Controlling Emotional Eating

Lets get right into today’s Re-Powering Information: If you are over weight, chances are you have over eaten. Over eating is primarily done out of habit and even more over emotion. You can choose your emotion, happiness, sadness, nervous, excited, scared, confident, procrastinating, and so on. When you are trying to fill an emotional hunger, it’s a need that can never be met with food. Below are some tips from Real Age to control emotional eating. This is especially important as we enter the holiday season and so much of our family traditions are centered around food and emotions run at an all time high.
Controlling the Chemistry of Emotional Eating

Learning the science behind cravings is the first step toward controlling them
Our ancestors ate to survive. They ate because they were hungry, or maybe to celebrate a victory over a warring tribe. Us? We eat because we’re angry, bored, stressed, frustrated, depressed, watching a movie, too busy, not busy enough, getting together with friends, or ticked off because the Lions lost.
Here are three tricks to steady your emotions for weight control.
And when eating is the result of an emotional reaction -- where we substitute chocolate for a conversation, ice cream for a relaxing bath, or chips for a punching bag -- it isn’t as much about character as it is about chemistry.
Brain chemicals not only influence your emotions but also provide the foundation for why you eat at certain times. Here are a few examples:
• Norepinephrine: This is the caveman fight-or-flight chemical. It’s what tells you to tangle with a saber-toothed tiger or hightail it to the safety of your hut.
• Serotonin: This is the James Brown of neurotransmitters. It makes you feel good (Hey!) and is a major target of antidepressants.
• Dopamine: This is the brain’s fun house. It’s a pleasure and reward system and is particularly sensitive to addictions. It’s also the one that helps you feel no pain.
• GABA (gamma-aminobutyric acid): This one is the English Patient of amino acids. It makes you feel like a zombie and is one of the ways that anesthesia may work to reduce your responsiveness to the outside world.
• Nitric oxide: This is your meditation-like chemical. It helps calm you. This powerful neuropeptide is usually a very short-lived gas that also relaxes the blood vessels of the body.
Now, the real question is what do all these chemicals have to do with whether you snack on a Hershey bar or a plum? Read on.
The Brain Chemical/Food Relationship
Let’s use serotonin as an example of this relationship. Picture your brain as a small pinball machine. You have millions of neurotransmitters that are sending messages to and from one another. When your serotonin transmitters fire the signals, they send the message throughout your brain that you feel good; this message is strongest when that feel-good pinball is frenetically bouncing around in your brain, racking up tons of yeah-baby points along the way.
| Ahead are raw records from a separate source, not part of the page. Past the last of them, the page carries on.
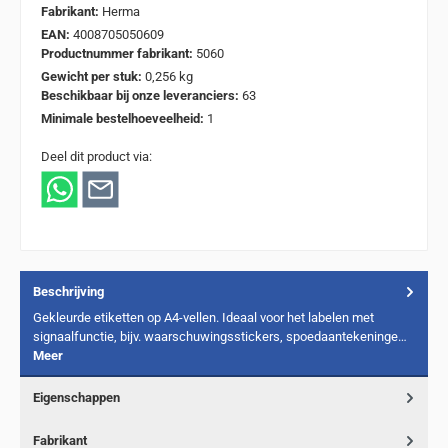
Fabrikant:
Herma
EAN:
4008705050609
Productnummer fabrikant:
5060
Gewicht per stuk:
0,256 kg
Beschikbaar bij onze leveranciers:
63
Minimale bestelhoeveelheid:
1
Deel dit product via:
Beschrijving
Gekleurde etiketten op A4-vellen. Ideaal voor het labelen met
signaalfunctie, bijv. waarschuwingsstickers, spoedaantekeninge…
Meer
Eigenschappen
Fabrikant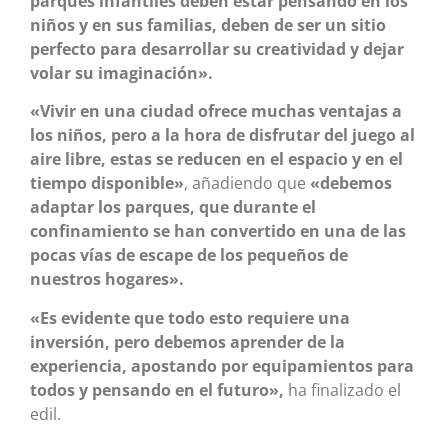
parques infantiles deben estar pensando en los
niños y en sus familias, deben de ser un sitio
perfecto para desarrollar su creatividad y dejar
volar su imaginación».
«Vivir en una ciudad ofrece muchas ventajas a
los niños, pero a la hora de disfrutar del juego al
aire libre, estas se reducen en el espacio y en el
tiempo disponible»
, añadiendo que
«debemos
adaptar los parques, que durante el
confinamiento se han convertido en una de las
pocas vías de escape de los pequeños de
nuestros hogares».
«Es evidente que todo esto requiere una
inversión, pero debemos aprender de la
experiencia, apostando por equipamientos para
todos y pensando en el futuro»,
ha finalizado el
edil.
But when you lose the ball down the chute (that is, when cells in the brain take the serotonin and break it down), that love-the-world feeling you’ve just been experiencing is lost. So what does your brain want to do? Put another quarter in the machine and get another ball. For many of us, the next ball comes in the form of foods that naturally (and quickly) make us feel good and counteract the drop in serotonin that we’re feeling.
An example? Sugar. A rush can come with a jolt of sugar. Sugar stimulates the release of serotonin. Insulin stimulates serotonin production in the brain, which, in turn, boosts your mood, makes you feel better, or masks the stress, pain, boredom, anger, or frustration that you may be feeling.
And serotonin is only one ball in play. You have all of these other chemicals fighting to send your appetite and cravings from bumper to bumper.
Knowing how your emotions can steer your desire to eat will help you resist your cravings and, ideally, avoid them altogether. Your goal: Keep your feel-good hormones level, so you’re in a steady state of satisfaction and never experience huge hormonal highs and lows that make you search for good-for-your-brain-but-bad-for-your-waist foods.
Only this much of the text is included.